[Opening Data to examine section]

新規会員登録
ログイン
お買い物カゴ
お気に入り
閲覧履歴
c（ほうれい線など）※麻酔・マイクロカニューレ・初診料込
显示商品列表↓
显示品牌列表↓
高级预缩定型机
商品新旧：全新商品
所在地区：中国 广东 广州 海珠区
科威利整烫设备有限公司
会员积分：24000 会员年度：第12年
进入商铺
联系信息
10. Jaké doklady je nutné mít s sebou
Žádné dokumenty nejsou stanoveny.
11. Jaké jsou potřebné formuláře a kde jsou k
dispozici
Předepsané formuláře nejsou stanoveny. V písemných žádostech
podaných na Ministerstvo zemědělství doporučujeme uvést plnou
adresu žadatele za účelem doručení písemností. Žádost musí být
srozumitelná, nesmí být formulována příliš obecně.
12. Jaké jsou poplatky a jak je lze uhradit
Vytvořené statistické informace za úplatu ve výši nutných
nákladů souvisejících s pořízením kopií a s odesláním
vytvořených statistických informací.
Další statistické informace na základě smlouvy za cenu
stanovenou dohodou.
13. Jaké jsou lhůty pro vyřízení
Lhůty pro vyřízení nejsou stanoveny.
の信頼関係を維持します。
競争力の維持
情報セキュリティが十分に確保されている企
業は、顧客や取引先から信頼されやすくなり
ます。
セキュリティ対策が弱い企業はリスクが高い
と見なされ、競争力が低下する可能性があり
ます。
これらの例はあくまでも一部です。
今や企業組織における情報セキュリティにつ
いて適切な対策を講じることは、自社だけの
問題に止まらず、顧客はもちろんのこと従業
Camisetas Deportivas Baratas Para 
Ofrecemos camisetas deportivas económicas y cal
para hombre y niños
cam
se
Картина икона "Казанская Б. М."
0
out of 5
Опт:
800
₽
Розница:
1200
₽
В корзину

[Closing Data to examine section]

Problem to solve. May I have the entries returned exactly, with every line in place?

Solution to the problem.
新規会員登録
ログイン
お買い物カゴ
お気に入り
閲覧履歴
c（ほうれい線など）※麻酔・マイクロカニューレ・初診料込
显示商品列表↓
显示品牌列表↓
高级预缩定型机
商品新旧：全新商品
所在地区：中国 广东 广州 海珠区
科威利整烫设备有限公司
会员积分：24000 会员年度：第12年
进入商铺
联系信息
10. Jaké doklady je nutné mít s sebou
Žádné dokumenty nejsou stanoveny.
11. Jaké jsou potřebné formuláře a kde jsou k
dispozici
Předepsané formuláře nejsou stanoveny. V písemných žádostech
podaných na Ministerstvo zemědělství doporučujeme uvést plnou
adresu žadatele za účelem doručení písemností. Žádost musí být
srozumitelná, nesmí být formulována příliš obecně.
12. Jaké jsou poplatky a jak je lze uhradit
Vytvořené statistické informace za úplatu ve výši nutných
nákladů souvisejících s pořízením kopií a s odesláním
vytvořených statistických informací.
Další statistické informace na základě smlouvy za cenu
stanovenou dohodou.
13. Jaké jsou lhůty pro vyřízení
Lhůty pro vyřízení nejsou stanoveny.
の信頼関係を維持します。
競争力の維持
情報セキュリティが十分に確保されている企
業は、顧客や取引先から信頼されやすくなり
ます。
セキュリティ対策が弱い企業はリスクが高い
と見なされ、競争力が低下する可能性があり
ます。
これらの例はあくまでも一部です。
今や企業組織における情報セキュリティにつ
いて適切な対策を講じることは、自社だけの
問題に止まらず、顧客はもちろんのこと従業
Camisetas Deportivas Baratas Para 
Ofrecemos camisetas deportivas económicas y cal
para hombre y niños
cam
se
Картина икона "Казанская Б. М."
0
out of 5
Опт:
800
₽
Розница:
1200
₽
В корзину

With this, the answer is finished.